Yes...that is the prime time every year...you will NEVER go wrong taking that week and either the week before or after off of work to be in the woods...you'll be money...majority of does will breed right down to the very same day/time each year...if I could, I would be in the woods every day from nov 1st to nov 15th...every single year.


----------



## crittergitter

Technically, there is no 2nd rut. There is one rut that begins in early October and ends around mid-December.


----------



## fastwater

crittergitter said:


> Technically, there is no 2nd rut. There is one rut that begins in early October and ends around mid-December.


Curious...what happens to those does not bred by mid December that come into full estrous in mid Jan. or Feb.?


----------



## crittergitter

fastwater said:


> Curious...what happens to those does not bred by mid December that come into full estrous in mid Jan. or Feb.?


* sigh *

So, you say your curious huh?


----------



## fastwater

crittergitter said:


> * sigh *
> 
> So, you say your curious huh?


Yes sir...curious ! 
I can see your point that 'technically' the whole process from the start of the 1st rut cycle till the end of the very last cycle could be considered 'the rut'. Agree that we could go a step further and classify what we often referr to as the 1st, 2nd, 3rd rut as phases of one big rut. 
But what sets the length of that 'one big rut'? What ends it in mid Dec.?

The reason I am curious is Ive killed a lot of bucks still chasing in late BP season and have watched rubs and scrapes that have been tended to at that time. I've been shed hunting or yote hunting clear up until mid to late Feb. and seen the same.


----------



## supercanoe

QDMA just emailed an article to me today about antler drop dates and testosterone level correlation, which is also tied to late rutting activity, which is all tied to herd health and buck/doe ratios.

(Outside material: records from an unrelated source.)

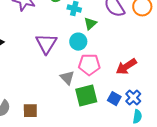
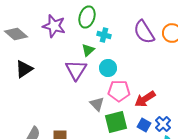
green triangle: (90, 24) -> (88, 50), moved
red arrow: (126, 67) -> (145, 99), moved

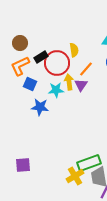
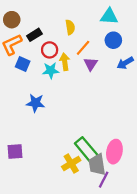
red circle: (57, 63) -> (50, 50), moved, size x0.6
purple triangle: (81, 85) -> (91, 64), moved
blue star: (40, 107) -> (36, 103), moved
green rectangle: (89, 163) -> (86, 149), turned 70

There's a ton of factors all tied together. I have seen some hot does in mid October with multiple bucks trailing her and fighting each other and so forth. Not normal pre-rut activity, but more along the lines of full breeding mode. It's always been between October 15-18. I am pretty sure that a small percentage of does will come into heat a month before the main rut. I have seen this enough times to convince me that there is a small early breeding period, the main rut, then the secondary ruts that we see later in the season.


----------



## Lowerider1029

supercanoe, Once while tracking a nice 8pt. that i arrowed, on Oct.18th. i jumped 4 different shooter bucks tending does. All were bigger than the one i shot. Never have i seen that since at that time of the year.


----------



## partlyable

turkeyt said:


> I read a post about a guy and his friends from Ohio who wrote down the times of buck movement. He said when the sun set at 5:19 (regular time) they saw the most buck movement over several years he had written in his journal. (bucks cruising) He said when the sun set at the same time in Dec. for several days and then it changed by one minute that was the 2nd phase. Look it up and see if he was close. This year 5:19 was around the 7th or 8th of Nov. Did you guys see buck movement (cruising) in your area then? Just a few thoughts by ME.

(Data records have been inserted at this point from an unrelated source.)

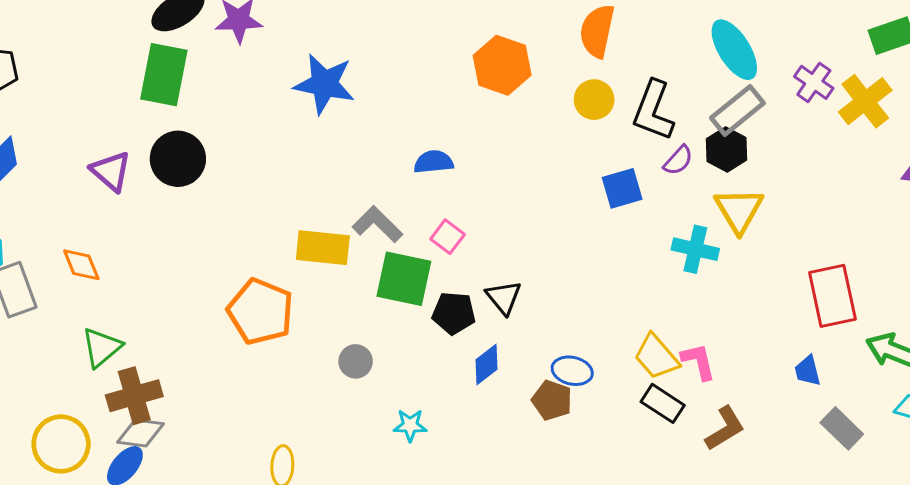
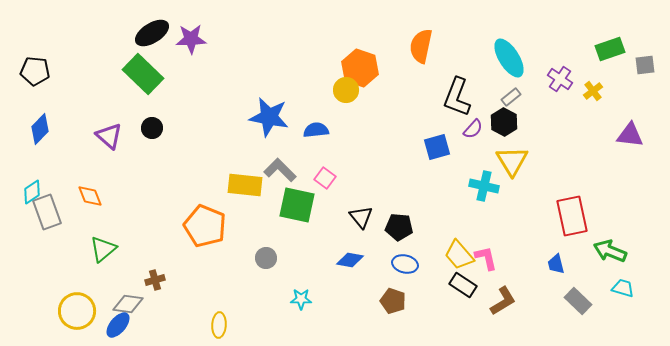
green rectangle: (164, 75) -> (143, 74), turned -57
blue star: (324, 84) -> (269, 117), moved
yellow circle: (594, 100) -> (346, 90), moved
yellow cross: (865, 101) -> (593, 91), size x0.6
gray rectangle: (737, 110) -> (511, 97), size x0.6
black circle: (178, 159) -> (152, 128), size x0.6
black pentagon: (454, 313) -> (399, 227), moved
blue diamond: (486, 364) -> (350, 260), turned 48
brown cross: (134, 396) -> (155, 280), moved, size x0.6
brown pentagon: (552, 400) -> (393, 301), moved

I was not in my stand but I had a picture of a shooter both the 7th and 8th this year within the last hour of legal light. This is why I always keep track information when I fish. Wish I could get out a little more often for the rut. This is very interesting information.


----------



## turkeyt

No bad time to be in the woods from Oct. to end of season. Never know when something will happen. Deer do 2 things and that's eat and breed. They eat more often than breed so be in the woods. Lol. You guys stay safe and have a Merry Christmas


----------



## walleye60

Was out hunting today 12-31-2016 and seen 2 bucks chasing a doe,is the second rut still going on?


----------



## T-180

2 days after Christmas there was an 8 point hanging around our yard & woods with a hot doe. Tail straight out & he had his nose up her rear off & on for 45 minutes. She lead him back into a thick part where we really couldn't see them & they were back there for hours.


----------